La maison de campagne, si ardemment désirée par Caroline, est devenue une invention diabolique d’Adolphe, un piège où s’est prise la biche.

Depuis qu’Adolphe a reconnu qu’il est impossible de raisonner avec Caroline, il lui laisse dire tout ce qu’elle veut.

Deux mois après, il vend sept mille francs une villa qui lui coûte vingt-deux mille francs ! Mais il y gagne de savoir que la campagne n’est pas encore ce qui plaît à Caroline.

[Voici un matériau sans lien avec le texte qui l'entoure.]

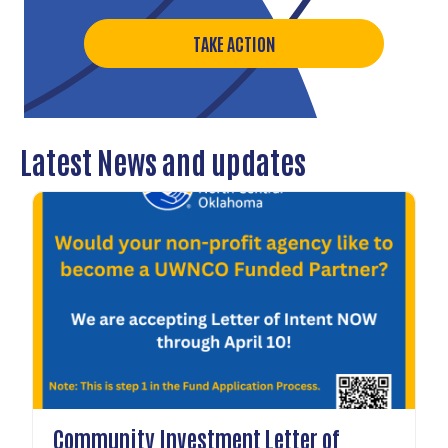
TAKE ACTION
Latest News and updates
Community Investment Letter of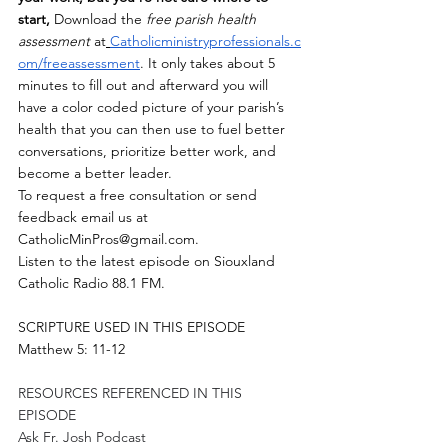
start,
 Download the 
free parish health 
assessment
 at
Catholicministryprofessionals.c
om/freeassessment
. It only takes about 5 
minutes to fill out and afterward you will 
have a color coded picture of your parish’s 
health that you can then use to fuel better 
conversations, prioritize better work, and 
become a better leader.  
To request a free consultation or send 
feedback email us at 
CatholicMinPros@gmail.com
.
Listen to the latest episode on Siouxland 
Catholic Radio 88.1 FM.
SCRIPTURE USED IN THIS EPISODE
Matthew 5: 11-12
RESOURCES REFERENCED IN THIS 
EPISODE
Ask Fr. Josh Podcast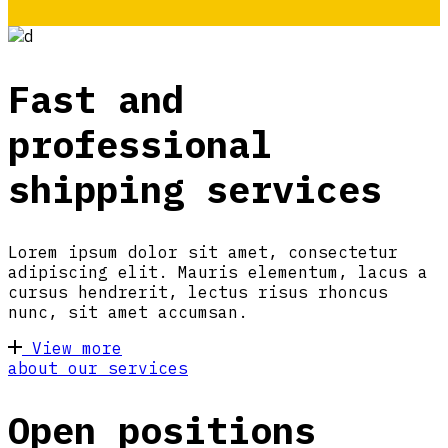
Fast and
professional
shipping services
Lorem ipsum dolor sit amet, consectetur
adipiscing elit. Mauris elementum, lacus a
cursus hendrerit, lectus risus rhoncus
nunc, sit amet accumsan.
View more
about our services
Open positions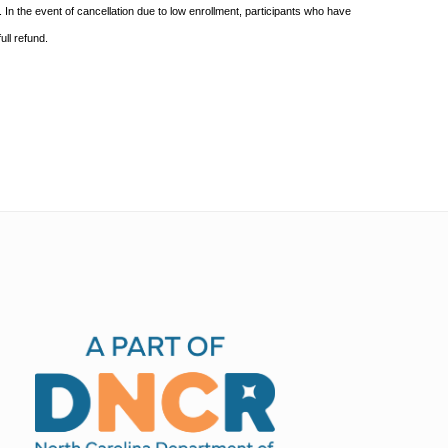
In the event of cancellation due to low enrollment, participants who
have
ull
refund.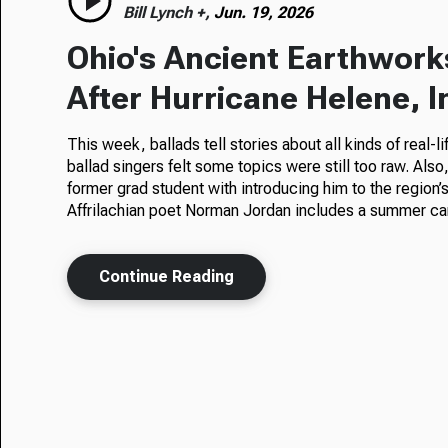
Bill Lynch +,
Jun. 19, 2026
Ohio's Ancient Earthwork
After Hurricane Helene, 
This week, ballads tell stories about all kinds of real-
ballad singers felt some topics were still too raw. Also
former grad student with introducing him to the region’
Affrilachian poet Norman Jordan includes a summer camp
Continue Reading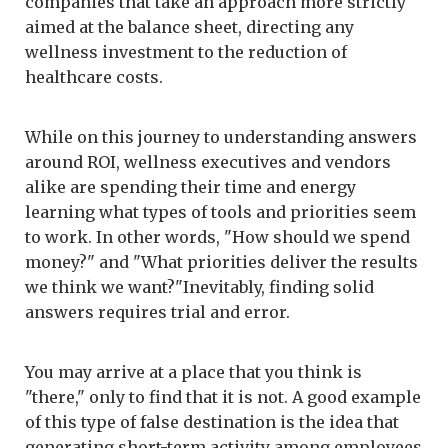
companies that take an approach more strictly
aimed at the balance sheet, directing any
wellness investment to the reduction of
healthcare costs.
While on this journey to understanding answers
around ROI, wellness executives and vendors
alike are spending their time and energy
learning what types of tools and priorities seem
to work. In other words, "How should we spend
money?" and "What priorities deliver the results
we think we want?"Inevitably, finding solid
answers requires trial and error.
You may arrive at a place that you think is
"there," only to find that it is not. A good example
of this type of false destination is the idea that
generating short-term activity among employees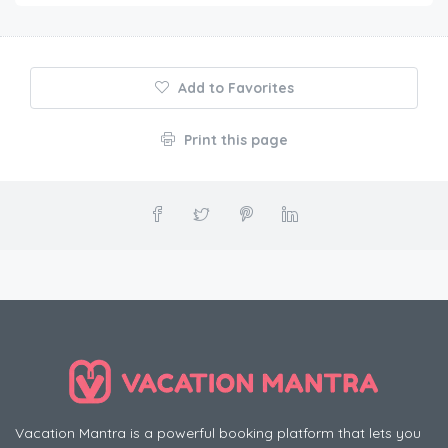
Add to Favorites
Print this page
Vacation Mantra is a powerful booking platform that lets you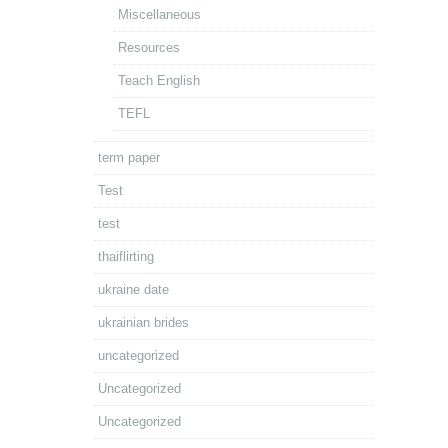
Miscellaneous
Resources
Teach English
TEFL
term paper
Test
test
thaiflirting
ukraine date
ukrainian brides
uncategorized
Uncategorized
Uncategorized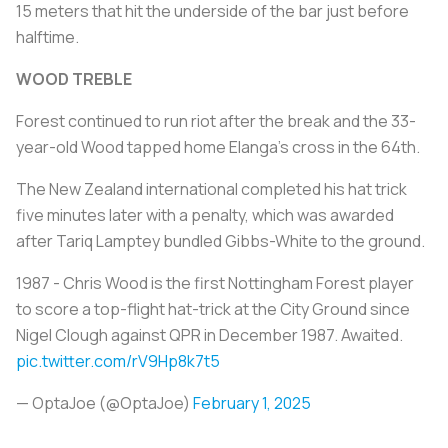
15 meters that hit the underside of the bar just before
halftime.
WOOD TREBLE
Forest continued to run riot after the break and the 33-
year-old Wood tapped home Elanga's cross in the 64th.
The New Zealand international completed his hat trick
five minutes later with a penalty, which was awarded
after Tariq Lamptey bundled Gibbs-White to the ground.
1987 - Chris Wood is the first Nottingham Forest player
to score a top-flight hat-trick at the City Ground since
Nigel Clough against QPR in December 1987. Awaited.
pic.twitter.com/rV9Hp8k7t5
— OptaJoe (@OptaJoe)
February 1, 2025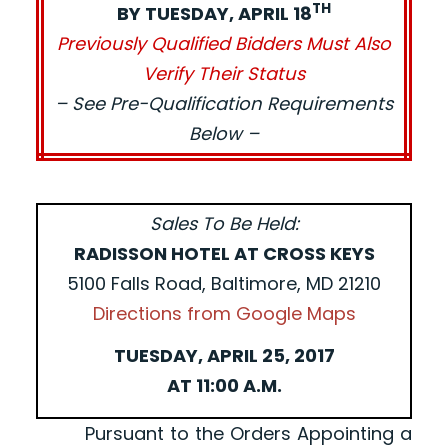
TH
BY TUESDAY, APRIL 18
Previously Qualified Bidders Must Also
Verify Their Status
– See Pre-Qualification Requirements
Below –
Sales To Be Held:
RADISSON HOTEL AT CROSS KEYS
5100 Falls Road, Baltimore, MD 21210
Directions from Google Maps
TUESDAY, APRIL 25, 2017
AT 11:00 A.M.
Pursuant to the Orders Appointing a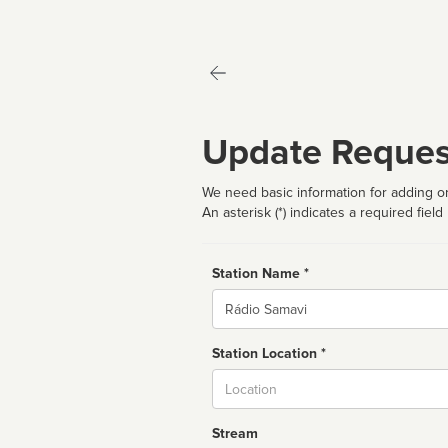
Update Reques
We need basic information for adding or
An asterisk (*) indicates a required field
Station Name *
Name
Station Location *
City
Stream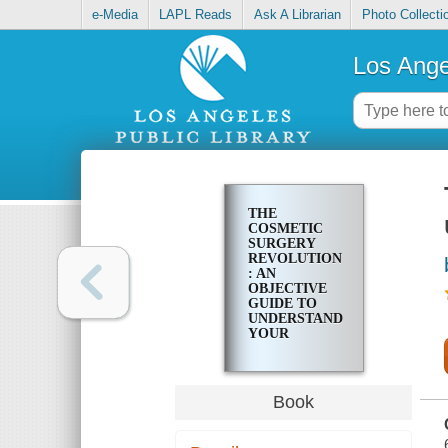
e-Media
LAPL Reads
Ask A Librarian
Photo Collecti
Los Ange
THE
COSMETIC
SURGERY
REVOLUTION
: AN
OBJECTIVE
GUIDE TO
UNDERSTANDING
YOUR
COSMETIC
SURGERY
CHOICES
Book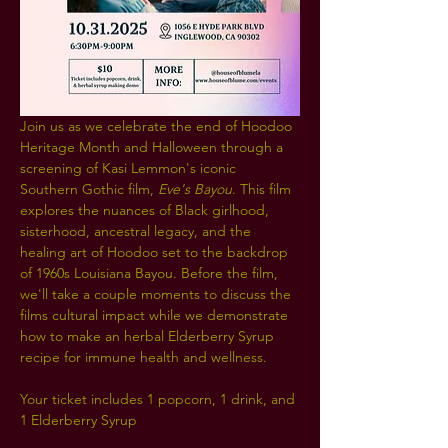
Join us as we celebrate the end of Hoodoo 
Heritage Month and Halloween through a 
screening of Kasi Lemmon's iconic 
Southern Gothic film, 
Eve's Bayou
. This film 
explores the nuances of Black girlhood, 
sisterhood, ancestral legacy, and the 
healing art of Hoodoo set to the backdrop 
of 1960s Louisiana Bayou. Before the film, 
we'll take a couple moments to discuss the 
films cultural impact while we demonstrate 
how to make an herbal Elderberry Syrup 
recipe for immune health and wellness.
Your ticket includes 1 popcorn, 1 drink, and 
1 Elderberry Syrup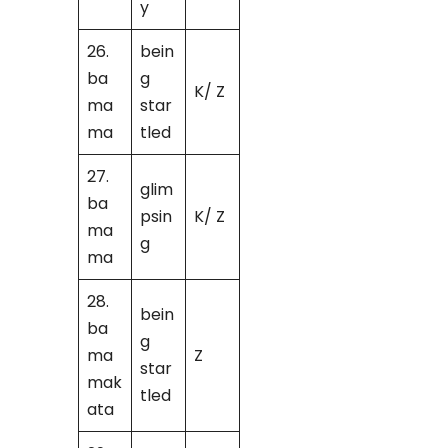
y
26.
bein
ba
g
K/ Z
ma
star
ma
tled
27.
glim
ba
psin
K/ Z
ma
g
ma
28.
bein
ba
g
ma
Z
star
mak
tled
ata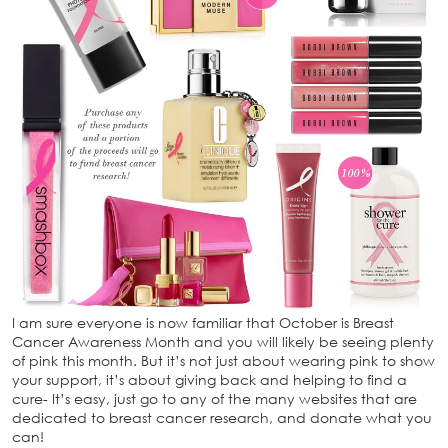
I am sure everyone is now familiar that October is Breast
Cancer Awareness Month and you will likely be seeing plenty
of pink this month. But it’s not just about wearing pink to show
your support, it’s about giving back and helping to find a
cure- It’s easy, just go to any of the many websites that are
dedicated to breast cancer research, and donate what you
can!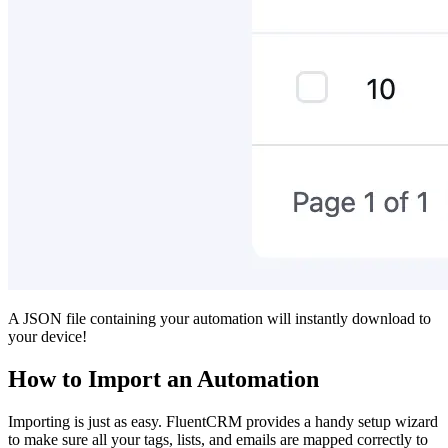
A JSON file containing your automation will instantly download to
your device!
How to Import an Automation
Importing is just as easy. FluentCRM provides a handy setup wizard
to make sure all your tags, lists, and emails are mapped correctly to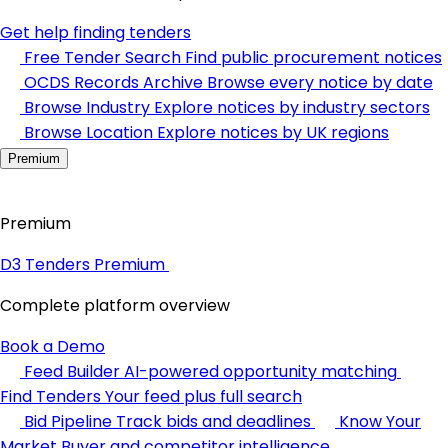
Get help finding tenders
Free Tender Search
Find public procurement notices
OCDS Records Archive
Browse every notice by date
Browse Industry
Explore notices by industry sectors
Browse Location
Explore notices by UK regions
Premium
Premium
D3 Tenders Premium
Complete platform overview
Book a Demo
Feed Builder
AI-powered opportunity matching
Find Tenders
Your feed plus full search
Bid Pipeline
Track bids and deadlines
Know Your
Market
Buyer and competitor intelligence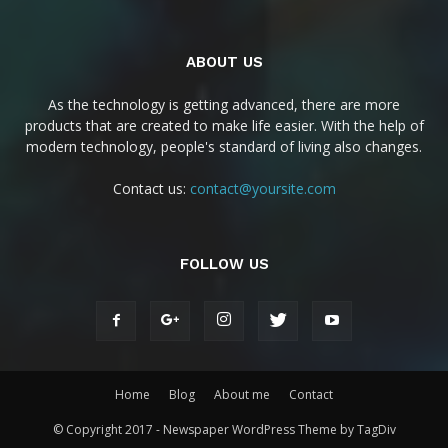
ABOUT US
As the technology is getting advanced, there are more
products that are created to make life easier. With the help of
modern technology, people's standard of living also changes.
Contact us:
contact@yoursite.com
FOLLOW US
Home
Blog
About me
Contact
© Copyright 2017 - Newspaper WordPress Theme by TagDiv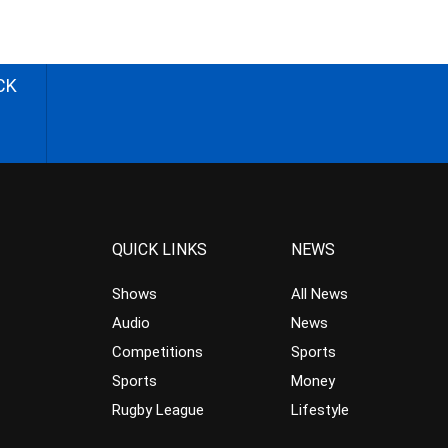
CK
QUICK LINKS
NEWS
Shows
All News
Audio
News
Competitions
Sports
Sports
Money
Rugby League
Lifestyle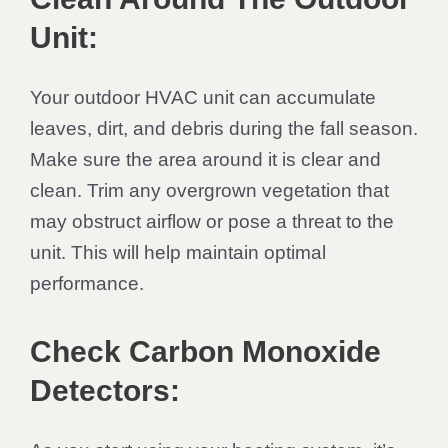
Unit:
Your outdoor HVAC unit can accumulate
leaves, dirt, and debris during the fall season.
Make sure the area around it is clear and
clean. Trim any overgrown vegetation that
may obstruct airflow or pose a threat to the
unit. This will help maintain optimal
performance.
Check Carbon Monoxide
Detectors: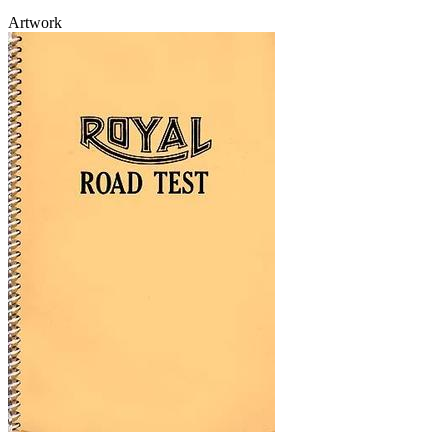
Artwork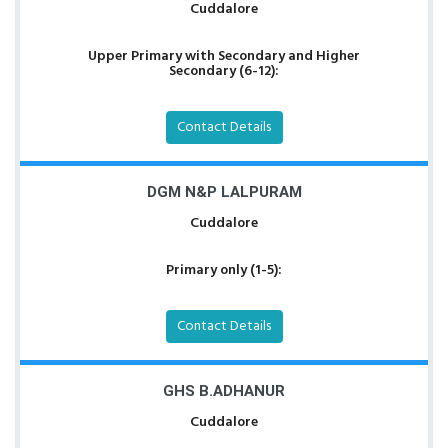
Cuddalore
Upper Primary with Secondary and Higher
Secondary (6-12):
Contact Details
DGM N&P LALPURAM
Cuddalore
Primary only (1-5):
Contact Details
GHS B.ADHANUR
Cuddalore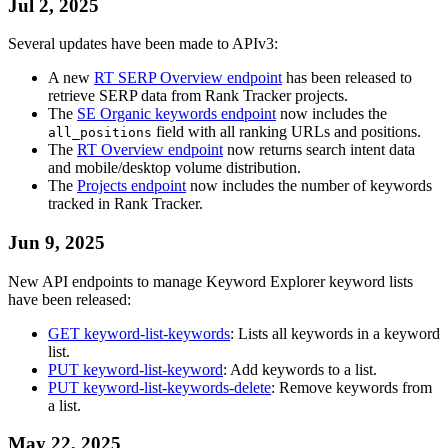
Jul 2, 2025
Several updates have been made to APIv3:
A new
RT SERP Overview endpoint
has been released to
retrieve SERP data from Rank Tracker projects.
The
SE Organic keywords endpoint
now includes the
field with all ranking URLs and positions.
all_positions
The
RT Overview endpoint
now returns search intent data
and mobile/desktop volume distribution.
The
Projects endpoint
now includes the number of keywords
tracked in Rank Tracker.
Jun 9, 2025
New API endpoints to manage Keyword Explorer keyword lists
have been released:
GET keyword-list-keywords
: Lists all keywords in a keyword
list.
PUT keyword-list-keyword
: Add keywords to a list.
PUT keyword-list-keywords-delete
: Remove keywords from
a list.
May 22, 2025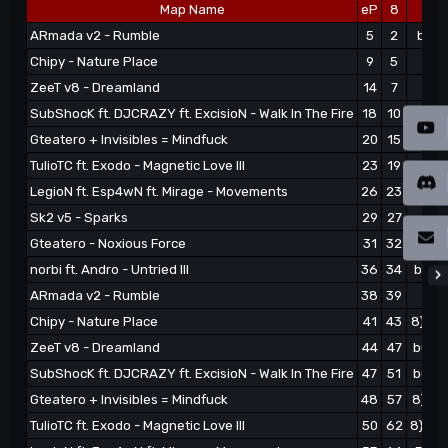
Map Name
eP
8
ARmada v2 - Rumble
5
2
burn
Chipy - Nature Place
9
5
nax
ZeeT v8 - Dreamland
14
7
war
SubShocK ft. DJCRAZY ft. ExcisioN - Walk In The Fire
18
10
burn
Gteatero + Invisibles = Mindfuck
20
15
8}#Mo
TulioTC ft. Exodo - Magnetic Love III
23
19
8}Yi
LegioN ft. Esp4wN ft. Mirage - Movements
26
23
Radh
Sk2 v5 - Sparks
29
27
eas
Gteatero - Noxious Force
31
32
8}#Mo
norbi ft. Andro - Untried III
36
34
burno
ARmada v2 - Rumble
38
39
eas
Chipy - Nature Place
41
43
8}#Mo
ZeeT v8 - Dreamland
44
47
burno
SubShocK ft. DJCRAZY ft. ExcisioN - Walk In The Fire
47
51
burno
Gteatero + Invisibles = Mindfuck
48
57
8}#Mo
TulioTC ft. Exodo - Magnetic Love III
50
62
8}#Mo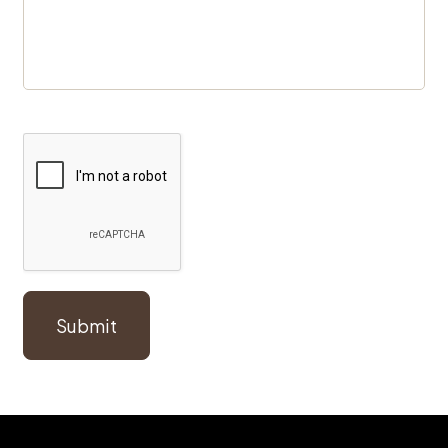
Submit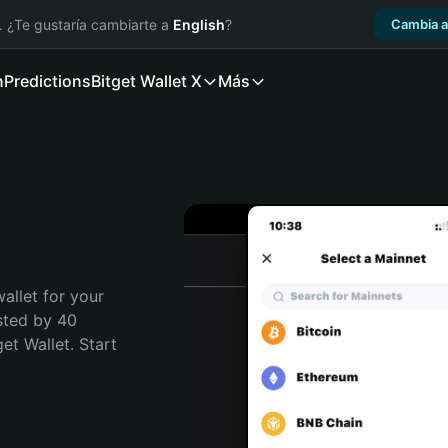
. ¿Te gustaría cambiarte a
English
?
Cambia a
n
Predictions
Bitget Wallet X
Más
allet for your 
sted by 40 
t Wallet. Start 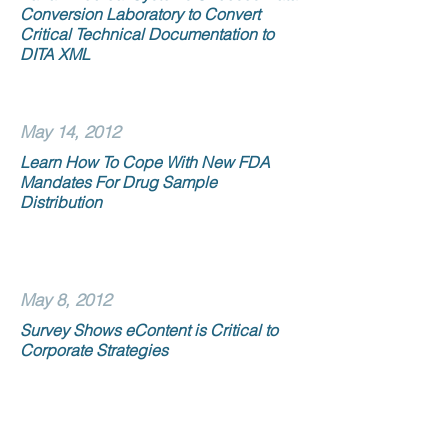
Conversion Laboratory to Convert
Critical Technical Documentation to
DITA XML
May 14, 2012
Learn How To Cope With New FDA
Mandates For Drug Sample
Distribution
May 8, 2012
Survey Shows eContent is Critical to
Corporate Strategies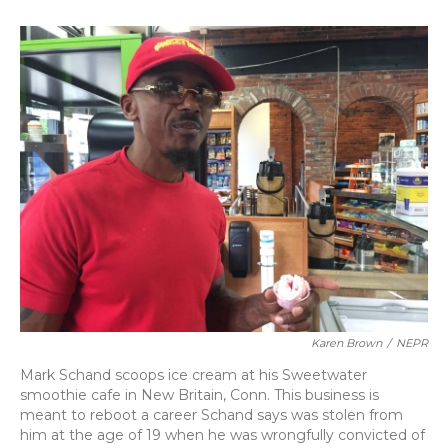
o
k
d
e
d
o
y
s
r
I
k
n
Karen Brown
/
NEPR
Mark Schand scoops ice cream at his Sweetwater
smoothie cafe in New Britain, Conn. This business is
meant to reboot a career Schand says was stolen from
him at the age of 19 when he was wrongfully convicted of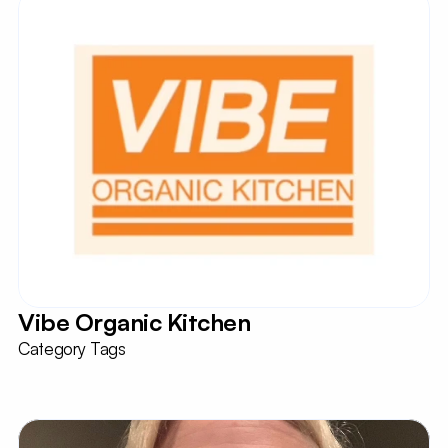
Vibe Organic Kitchen
Category Tags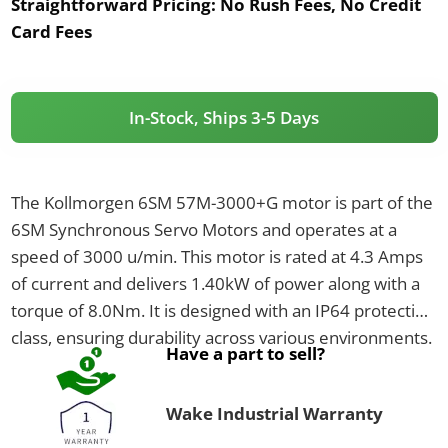
Straightforward Pricing:
No Rush Fees, No Credit
Card Fees
In-Stock, Ships 3-5 Days
The Kollmorgen 6SM 57M-3000+G motor is part of the
6SM Synchronous Servo Motors and operates at a
speed of 3000 u/min. This motor is rated at 4.3 Amps
of current and delivers 1.40kW of power along with a
torque of 8.0Nm. It is designed with an IP64 protection
class, ensuring durability across various environments.
Have a part to sell?
Wake Industrial Warranty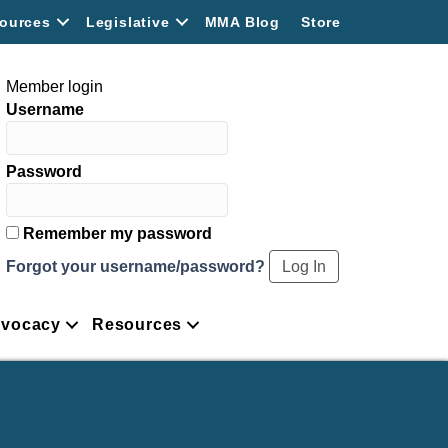
ources
Legislative
MMA Blog
Store
Member login
Username
Password
Remember my password
Forgot your username/password?
vocacy
Resources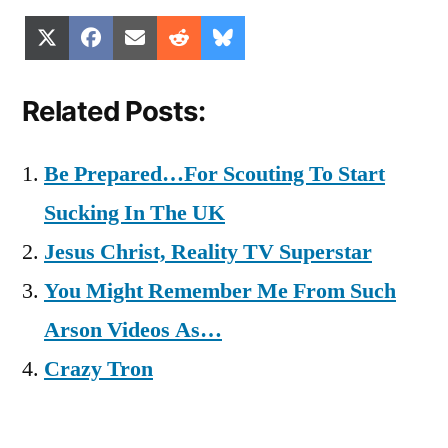
Share
Share
Share
Share
Share
X
Facebook
Email
Reddit
Bluesky
on
on
on
on
on
(Twitter)
Related Posts:
Be Prepared…For Scouting To Start
Sucking In The UK
Jesus Christ, Reality TV Superstar
You Might Remember Me From Such
Arson Videos As…
Crazy Tron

La question devient grave : orgueil, gourmandise, deux péchés de moine y ont passé ! La nature avec ses bois, ses forêts, ses vallées, la Suisse des environs de Paris, les rivières factices, ont à peine amusé Caroline pendant six mois. Adolphe est tenté d’abdiquer et de prendre le rôle de Caroline.

VI
le dix-huit brumaire des ménages.

Un matin, Adolphe est définitivement saisi par la triomphante idée de laisser Caroline maîtresse de trouver elle-même ce qu’il lui plaît. Il lui remet le gouvernement de la maison en lui disant : « Fais ce que tu voudras. » Il substitue le système constitutionnel au système autocratique, un ministère responsable au lieu d’un pouvoir conjugal absolu. Cette preuve de confiance, objet d’une secrète envie, est le bâton de maréchal des femmes. Les femmes sont alors, selon l’expression vulgaire, maîtresses à la maison.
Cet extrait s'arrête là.